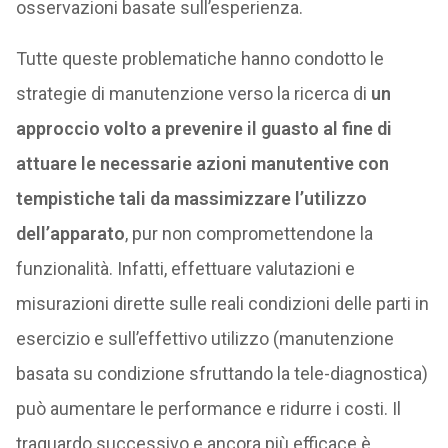
osservazioni basate sull’esperienza.
Tutte queste problematiche hanno condotto le
strategie di manutenzione verso la ricerca di
un
approccio volto a prevenire il guasto al fine di
attuare le necessarie azioni manutentive con
tempistiche tali da massimizzare l’utilizzo
dell’apparato
, pur non compromettendone la
funzionalità. Infatti, effettuare valutazioni e
misurazioni dirette sulle reali condizioni delle parti in
esercizio e sull’effettivo utilizzo (manutenzione
basata su condizione sfruttando la tele-diagnostica)
può aumentare le performance e ridurre i costi. Il
traguardo successivo e ancora più efficace è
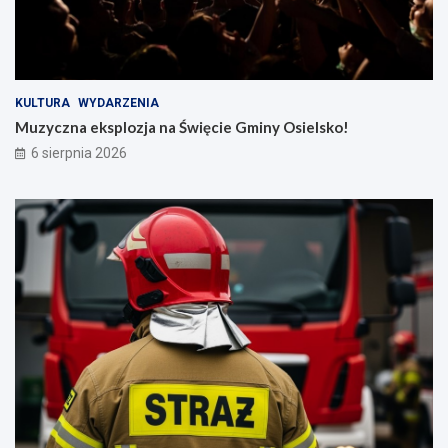
KULTURA
WYDARZENIA
Muzyczna eksplozja na Święcie Gminy Osielsko!
6 sierpnia 2026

★ ★ ★

An exact retyping of the material, minus the pictures, is the required answer.

**Solved problem**
osservazioni basate sull’esperienza.
Tutte queste problematiche hanno condotto le
strategie di manutenzione verso la ricerca di
un
approccio volto a prevenire il guasto al fine di
attuare le necessarie azioni manutentive con
tempistiche tali da massimizzare l’utilizzo
dell’apparato
, pur non compromettendone la
funzionalità. Infatti, effettuare valutazioni e
misurazioni dirette sulle reali condizioni delle parti in
esercizio e sull’effettivo utilizzo (manutenzione
basata su condizione sfruttando la tele-diagnostica)
può aumentare le performance e ridurre i costi. Il
traguardo successivo e ancora più efficace è
KULTURA
WYDARZENIA
Muzyczna eksplozja na Święcie Gminy Osielsko!
6 sierpnia 2026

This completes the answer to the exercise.